Histograms are column-shaped charts, in which each column represents a range of the values, and the height of a column corresponds to how many values are in that range.
Histograms are the most useful tools to say something about a bouquet of numeric values. Compared to other summarizing methods, histograms have the richest descriptive power while being the fastest way to interpret data – the human brain prefers visual perception.
However, if you are not careful, viewers will not be able to understand your histogram, or you may fail to get the most out of it. It is especially important to specify the optimal bin size.
Histogram vs Bar Graph
Histograms may seem identical to bar graphs at first sight. Both are column-shaped and numerous standing rectangles are placed after each other. But the usage of these two differ significantly.
Bar Graphs are used to compare different categories of data, and the scaling is applied to measure the extreme values of the categories within one chart. Columns can be placed vertically or horizontally.
If they are vertical, we speak about a column chart, where the vertical axis contains the scale while the horizontal axis shows the categories like: age group, year, months, etc. Major disadvantage of this chart is that naming of the columns is impossible if there are too many categories.

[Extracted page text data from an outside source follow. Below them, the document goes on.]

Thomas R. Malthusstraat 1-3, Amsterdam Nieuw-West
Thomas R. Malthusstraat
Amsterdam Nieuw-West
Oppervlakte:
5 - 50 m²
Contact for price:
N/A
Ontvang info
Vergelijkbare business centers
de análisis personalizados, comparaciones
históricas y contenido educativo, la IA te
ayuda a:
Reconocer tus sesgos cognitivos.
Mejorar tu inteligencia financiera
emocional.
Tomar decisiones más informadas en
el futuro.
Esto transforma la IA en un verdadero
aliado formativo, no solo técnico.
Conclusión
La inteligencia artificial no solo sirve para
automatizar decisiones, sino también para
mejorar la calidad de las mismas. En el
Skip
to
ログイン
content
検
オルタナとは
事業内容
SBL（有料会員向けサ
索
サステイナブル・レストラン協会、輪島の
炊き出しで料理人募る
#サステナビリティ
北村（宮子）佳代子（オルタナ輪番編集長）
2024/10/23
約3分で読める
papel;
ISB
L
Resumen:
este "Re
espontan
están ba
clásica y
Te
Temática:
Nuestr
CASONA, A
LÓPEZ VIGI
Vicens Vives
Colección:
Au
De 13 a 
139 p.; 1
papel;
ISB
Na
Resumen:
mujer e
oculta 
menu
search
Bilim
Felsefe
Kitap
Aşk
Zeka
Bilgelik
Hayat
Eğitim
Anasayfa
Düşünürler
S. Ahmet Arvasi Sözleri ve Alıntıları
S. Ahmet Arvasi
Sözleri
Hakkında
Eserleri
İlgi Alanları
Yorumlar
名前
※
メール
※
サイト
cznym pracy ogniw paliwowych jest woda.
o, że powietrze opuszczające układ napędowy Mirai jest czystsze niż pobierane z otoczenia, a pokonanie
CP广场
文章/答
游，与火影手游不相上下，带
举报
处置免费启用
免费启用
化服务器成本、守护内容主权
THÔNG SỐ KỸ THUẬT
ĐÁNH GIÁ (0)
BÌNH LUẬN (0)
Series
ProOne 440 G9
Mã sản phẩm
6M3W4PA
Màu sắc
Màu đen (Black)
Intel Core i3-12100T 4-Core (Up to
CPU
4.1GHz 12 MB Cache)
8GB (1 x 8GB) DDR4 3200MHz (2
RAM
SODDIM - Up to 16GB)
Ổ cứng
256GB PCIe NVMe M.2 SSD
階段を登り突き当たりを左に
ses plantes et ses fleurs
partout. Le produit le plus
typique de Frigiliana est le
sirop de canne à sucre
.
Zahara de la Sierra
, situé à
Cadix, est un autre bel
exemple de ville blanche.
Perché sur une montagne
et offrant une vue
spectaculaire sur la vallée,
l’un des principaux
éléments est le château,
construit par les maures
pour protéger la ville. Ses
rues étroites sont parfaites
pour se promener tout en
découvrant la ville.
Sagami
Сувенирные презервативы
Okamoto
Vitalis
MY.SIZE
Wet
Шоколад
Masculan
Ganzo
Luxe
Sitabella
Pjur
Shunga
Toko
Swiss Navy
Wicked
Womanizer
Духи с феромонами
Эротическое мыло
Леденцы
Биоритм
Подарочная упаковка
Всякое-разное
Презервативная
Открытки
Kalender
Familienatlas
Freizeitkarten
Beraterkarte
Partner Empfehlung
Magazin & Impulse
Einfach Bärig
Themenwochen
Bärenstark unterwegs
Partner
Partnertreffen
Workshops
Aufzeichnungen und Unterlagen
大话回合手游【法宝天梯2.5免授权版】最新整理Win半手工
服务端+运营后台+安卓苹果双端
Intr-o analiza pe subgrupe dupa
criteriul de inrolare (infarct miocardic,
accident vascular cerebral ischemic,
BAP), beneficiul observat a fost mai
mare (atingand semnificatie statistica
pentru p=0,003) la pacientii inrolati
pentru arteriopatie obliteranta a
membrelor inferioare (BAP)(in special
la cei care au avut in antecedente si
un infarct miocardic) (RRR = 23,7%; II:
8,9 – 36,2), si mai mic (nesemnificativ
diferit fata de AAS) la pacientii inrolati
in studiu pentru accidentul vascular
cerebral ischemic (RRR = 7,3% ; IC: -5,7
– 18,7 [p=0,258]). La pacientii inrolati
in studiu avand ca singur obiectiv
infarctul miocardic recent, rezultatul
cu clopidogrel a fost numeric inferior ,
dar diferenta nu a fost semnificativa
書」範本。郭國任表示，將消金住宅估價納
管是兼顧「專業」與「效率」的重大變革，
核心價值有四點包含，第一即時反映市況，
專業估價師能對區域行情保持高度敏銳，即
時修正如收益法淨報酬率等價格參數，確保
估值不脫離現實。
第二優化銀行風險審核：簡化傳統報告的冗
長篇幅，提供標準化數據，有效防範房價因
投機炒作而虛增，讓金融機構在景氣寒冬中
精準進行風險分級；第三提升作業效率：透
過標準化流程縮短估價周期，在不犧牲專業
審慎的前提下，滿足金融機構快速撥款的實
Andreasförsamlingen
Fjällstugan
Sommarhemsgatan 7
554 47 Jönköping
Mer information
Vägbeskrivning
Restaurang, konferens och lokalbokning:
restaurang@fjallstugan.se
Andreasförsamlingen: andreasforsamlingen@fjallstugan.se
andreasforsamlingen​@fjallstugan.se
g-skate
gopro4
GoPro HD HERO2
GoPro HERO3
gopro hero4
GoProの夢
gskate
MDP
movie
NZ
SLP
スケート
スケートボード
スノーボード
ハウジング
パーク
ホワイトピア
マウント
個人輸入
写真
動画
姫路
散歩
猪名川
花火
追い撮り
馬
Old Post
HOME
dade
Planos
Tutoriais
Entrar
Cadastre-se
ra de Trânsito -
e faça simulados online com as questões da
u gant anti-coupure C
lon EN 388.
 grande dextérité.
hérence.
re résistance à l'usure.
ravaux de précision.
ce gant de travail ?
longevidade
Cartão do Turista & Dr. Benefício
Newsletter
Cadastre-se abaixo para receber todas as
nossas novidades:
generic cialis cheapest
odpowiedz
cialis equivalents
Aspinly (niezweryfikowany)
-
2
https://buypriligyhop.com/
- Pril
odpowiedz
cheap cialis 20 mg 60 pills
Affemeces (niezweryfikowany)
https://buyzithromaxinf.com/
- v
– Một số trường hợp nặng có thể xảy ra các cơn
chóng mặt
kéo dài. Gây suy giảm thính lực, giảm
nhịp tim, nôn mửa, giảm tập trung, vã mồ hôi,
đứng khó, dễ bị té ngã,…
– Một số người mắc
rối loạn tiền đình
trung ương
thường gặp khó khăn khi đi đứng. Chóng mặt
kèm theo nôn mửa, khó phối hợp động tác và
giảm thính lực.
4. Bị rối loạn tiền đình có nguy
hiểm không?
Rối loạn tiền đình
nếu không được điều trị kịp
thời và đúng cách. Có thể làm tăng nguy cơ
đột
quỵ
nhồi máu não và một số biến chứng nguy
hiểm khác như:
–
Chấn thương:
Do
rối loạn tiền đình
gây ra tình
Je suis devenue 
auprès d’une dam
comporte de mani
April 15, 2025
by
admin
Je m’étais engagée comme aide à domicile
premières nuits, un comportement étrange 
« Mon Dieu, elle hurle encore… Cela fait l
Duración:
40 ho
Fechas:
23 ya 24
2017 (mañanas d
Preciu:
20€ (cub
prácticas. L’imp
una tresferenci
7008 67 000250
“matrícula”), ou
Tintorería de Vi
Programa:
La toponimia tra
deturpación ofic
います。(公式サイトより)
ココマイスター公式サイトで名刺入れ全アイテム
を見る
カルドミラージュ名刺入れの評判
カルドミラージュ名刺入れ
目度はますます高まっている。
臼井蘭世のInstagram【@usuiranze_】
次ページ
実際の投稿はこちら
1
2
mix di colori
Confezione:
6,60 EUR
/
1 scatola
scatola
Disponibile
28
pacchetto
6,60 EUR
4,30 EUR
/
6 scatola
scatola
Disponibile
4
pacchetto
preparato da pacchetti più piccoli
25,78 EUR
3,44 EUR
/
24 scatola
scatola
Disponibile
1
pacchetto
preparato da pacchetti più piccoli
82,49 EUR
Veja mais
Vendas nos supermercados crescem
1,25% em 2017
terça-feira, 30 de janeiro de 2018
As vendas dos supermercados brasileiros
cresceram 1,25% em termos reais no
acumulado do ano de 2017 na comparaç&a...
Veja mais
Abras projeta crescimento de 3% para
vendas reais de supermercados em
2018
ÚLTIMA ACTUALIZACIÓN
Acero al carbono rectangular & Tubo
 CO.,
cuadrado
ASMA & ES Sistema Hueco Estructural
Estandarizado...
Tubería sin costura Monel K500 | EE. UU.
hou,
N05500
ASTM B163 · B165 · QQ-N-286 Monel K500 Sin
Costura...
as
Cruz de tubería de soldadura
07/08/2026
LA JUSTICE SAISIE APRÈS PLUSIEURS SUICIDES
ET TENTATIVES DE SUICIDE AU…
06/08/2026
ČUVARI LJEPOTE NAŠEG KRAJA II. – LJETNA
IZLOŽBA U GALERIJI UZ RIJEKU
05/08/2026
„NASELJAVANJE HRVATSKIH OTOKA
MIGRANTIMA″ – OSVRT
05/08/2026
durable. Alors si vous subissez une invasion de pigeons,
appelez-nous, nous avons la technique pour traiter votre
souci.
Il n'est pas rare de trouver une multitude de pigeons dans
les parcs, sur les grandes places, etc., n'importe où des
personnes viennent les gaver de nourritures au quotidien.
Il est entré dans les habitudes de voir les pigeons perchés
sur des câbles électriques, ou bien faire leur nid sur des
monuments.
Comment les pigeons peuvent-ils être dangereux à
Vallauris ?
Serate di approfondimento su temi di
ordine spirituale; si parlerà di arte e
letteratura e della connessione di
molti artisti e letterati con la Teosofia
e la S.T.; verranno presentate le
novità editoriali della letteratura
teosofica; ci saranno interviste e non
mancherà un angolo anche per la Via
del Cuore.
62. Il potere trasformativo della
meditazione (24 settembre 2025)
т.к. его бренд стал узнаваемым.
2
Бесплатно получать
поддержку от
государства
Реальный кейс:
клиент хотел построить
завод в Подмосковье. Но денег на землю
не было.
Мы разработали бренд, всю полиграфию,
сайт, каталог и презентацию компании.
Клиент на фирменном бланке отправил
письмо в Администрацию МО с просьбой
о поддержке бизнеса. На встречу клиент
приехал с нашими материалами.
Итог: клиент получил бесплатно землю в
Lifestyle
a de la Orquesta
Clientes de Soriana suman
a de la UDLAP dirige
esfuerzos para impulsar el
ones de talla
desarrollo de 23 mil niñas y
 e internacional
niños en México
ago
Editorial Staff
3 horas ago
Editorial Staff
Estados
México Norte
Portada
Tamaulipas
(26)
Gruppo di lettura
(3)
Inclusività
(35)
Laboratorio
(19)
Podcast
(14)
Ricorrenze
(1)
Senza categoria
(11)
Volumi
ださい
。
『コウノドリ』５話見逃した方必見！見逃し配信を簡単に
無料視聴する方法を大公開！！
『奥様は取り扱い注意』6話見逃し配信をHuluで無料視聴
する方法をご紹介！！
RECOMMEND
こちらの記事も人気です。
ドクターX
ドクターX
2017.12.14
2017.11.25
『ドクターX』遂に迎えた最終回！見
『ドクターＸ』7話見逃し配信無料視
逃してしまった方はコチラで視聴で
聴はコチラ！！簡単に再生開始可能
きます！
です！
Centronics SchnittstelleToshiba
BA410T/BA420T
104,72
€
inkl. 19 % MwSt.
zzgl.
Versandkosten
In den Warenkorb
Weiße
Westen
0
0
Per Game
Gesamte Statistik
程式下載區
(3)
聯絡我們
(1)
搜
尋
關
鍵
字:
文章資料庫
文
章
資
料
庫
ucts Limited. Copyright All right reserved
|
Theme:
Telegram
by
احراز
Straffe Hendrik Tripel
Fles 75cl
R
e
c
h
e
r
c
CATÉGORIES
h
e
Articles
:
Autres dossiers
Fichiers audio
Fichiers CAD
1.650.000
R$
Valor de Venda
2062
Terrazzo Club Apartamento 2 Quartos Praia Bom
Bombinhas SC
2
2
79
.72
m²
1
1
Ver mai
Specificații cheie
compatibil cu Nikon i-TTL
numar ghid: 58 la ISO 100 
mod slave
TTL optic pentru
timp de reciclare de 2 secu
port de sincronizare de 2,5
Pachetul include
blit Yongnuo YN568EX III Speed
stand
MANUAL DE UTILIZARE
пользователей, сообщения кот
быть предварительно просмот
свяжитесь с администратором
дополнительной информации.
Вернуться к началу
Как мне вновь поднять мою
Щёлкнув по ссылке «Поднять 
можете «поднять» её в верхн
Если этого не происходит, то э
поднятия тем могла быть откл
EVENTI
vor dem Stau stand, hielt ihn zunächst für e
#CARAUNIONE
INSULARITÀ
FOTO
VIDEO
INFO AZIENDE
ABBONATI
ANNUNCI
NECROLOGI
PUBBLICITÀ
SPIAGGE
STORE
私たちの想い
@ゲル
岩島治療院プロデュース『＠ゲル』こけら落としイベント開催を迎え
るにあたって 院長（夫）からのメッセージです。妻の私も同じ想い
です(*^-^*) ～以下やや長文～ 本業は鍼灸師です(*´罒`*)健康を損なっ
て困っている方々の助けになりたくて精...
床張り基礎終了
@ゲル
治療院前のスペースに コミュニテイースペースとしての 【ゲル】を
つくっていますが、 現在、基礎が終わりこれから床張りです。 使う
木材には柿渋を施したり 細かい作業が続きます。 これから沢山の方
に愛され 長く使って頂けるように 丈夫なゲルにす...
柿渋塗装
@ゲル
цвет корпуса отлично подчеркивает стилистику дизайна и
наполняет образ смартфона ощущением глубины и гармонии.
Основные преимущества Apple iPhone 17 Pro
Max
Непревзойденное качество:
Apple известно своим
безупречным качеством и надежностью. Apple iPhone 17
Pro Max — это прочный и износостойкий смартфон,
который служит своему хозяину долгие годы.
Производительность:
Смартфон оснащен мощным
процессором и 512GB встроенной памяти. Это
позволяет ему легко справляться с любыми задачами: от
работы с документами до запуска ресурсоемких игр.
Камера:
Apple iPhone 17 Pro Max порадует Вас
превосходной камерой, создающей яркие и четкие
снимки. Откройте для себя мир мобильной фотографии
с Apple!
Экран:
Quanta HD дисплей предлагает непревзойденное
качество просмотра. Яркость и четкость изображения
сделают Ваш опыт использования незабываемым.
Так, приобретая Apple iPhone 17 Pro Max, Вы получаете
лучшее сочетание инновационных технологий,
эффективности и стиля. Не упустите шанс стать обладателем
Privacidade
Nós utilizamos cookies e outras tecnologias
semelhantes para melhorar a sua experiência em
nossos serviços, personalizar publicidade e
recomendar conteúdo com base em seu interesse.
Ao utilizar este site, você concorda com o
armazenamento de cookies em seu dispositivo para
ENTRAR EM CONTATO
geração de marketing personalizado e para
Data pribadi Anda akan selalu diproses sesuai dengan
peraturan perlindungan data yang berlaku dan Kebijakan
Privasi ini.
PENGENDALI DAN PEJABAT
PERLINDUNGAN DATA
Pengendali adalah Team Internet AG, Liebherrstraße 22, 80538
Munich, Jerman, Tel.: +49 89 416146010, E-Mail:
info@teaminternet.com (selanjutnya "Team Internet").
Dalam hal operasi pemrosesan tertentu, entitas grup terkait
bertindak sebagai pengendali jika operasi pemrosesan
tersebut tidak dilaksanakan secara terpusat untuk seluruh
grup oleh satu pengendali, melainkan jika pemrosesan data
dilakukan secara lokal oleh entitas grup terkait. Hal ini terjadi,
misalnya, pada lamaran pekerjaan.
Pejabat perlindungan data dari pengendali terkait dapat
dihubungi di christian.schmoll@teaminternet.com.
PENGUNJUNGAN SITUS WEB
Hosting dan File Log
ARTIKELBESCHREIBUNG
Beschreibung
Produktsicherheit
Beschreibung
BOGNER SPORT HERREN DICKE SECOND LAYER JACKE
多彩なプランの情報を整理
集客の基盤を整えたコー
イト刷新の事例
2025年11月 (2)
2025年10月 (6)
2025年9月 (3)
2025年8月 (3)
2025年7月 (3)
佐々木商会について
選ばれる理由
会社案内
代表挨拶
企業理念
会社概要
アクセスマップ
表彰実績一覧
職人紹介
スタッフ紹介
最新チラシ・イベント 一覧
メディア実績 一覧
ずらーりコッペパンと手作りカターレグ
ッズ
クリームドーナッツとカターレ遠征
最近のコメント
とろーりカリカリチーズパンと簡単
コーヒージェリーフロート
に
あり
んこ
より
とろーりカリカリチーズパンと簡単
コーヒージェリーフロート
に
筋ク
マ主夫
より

If you want to see the development of data within your chart, histograms will be your choice.In a histogram, the horizontal axis shows frequency and vertically you can see the interval or time range values. This way, you can get a picture of data distribution and you can clearly see the outliers in your set of data.
Why Choose Histograms?
If you have a set of data values, you probably want to share this information with your boss or co-workers to make better business decisions based on the information contained in these data. Instead of showing the numbers it is better if you use visuals.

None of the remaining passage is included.